*** Opening ENTRIES SUPPLIED ***
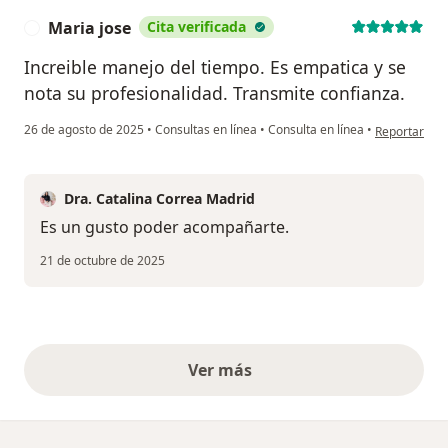
Maria jose
Cita verificada
M
Increible manejo del tiempo. Es empatica y se
nota su profesionalidad. Transmite confianza.
en opinión de
26 de agosto de 2025
•
Consultas en línea
•
Consulta en línea
•
Reportar
Dra. Catalina Correa Madrid
Es un gusto poder acompañarte.
21 de octubre de 2025
Ver más
opiniones anteriores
*** Closing ENTRIES SUPPLIED ***
* [DESCRIPTION OF THE TASK]: Transcribe all entries above exactly. Omit the pictures.

* [OUTPUT OF THE TASK]:
Maria jose
Cita verificada
M
Increible manejo del tiempo. Es empatica y se
nota su profesionalidad. Transmite confianza.
en opinión de
26 de agosto de 2025
•
Consultas en línea
•
Consulta en línea
•
Reportar
Dra. Catalina Correa Madrid
Es un gusto poder acompañarte.
21 de octubre de 2025
Ver más
opiniones anteriores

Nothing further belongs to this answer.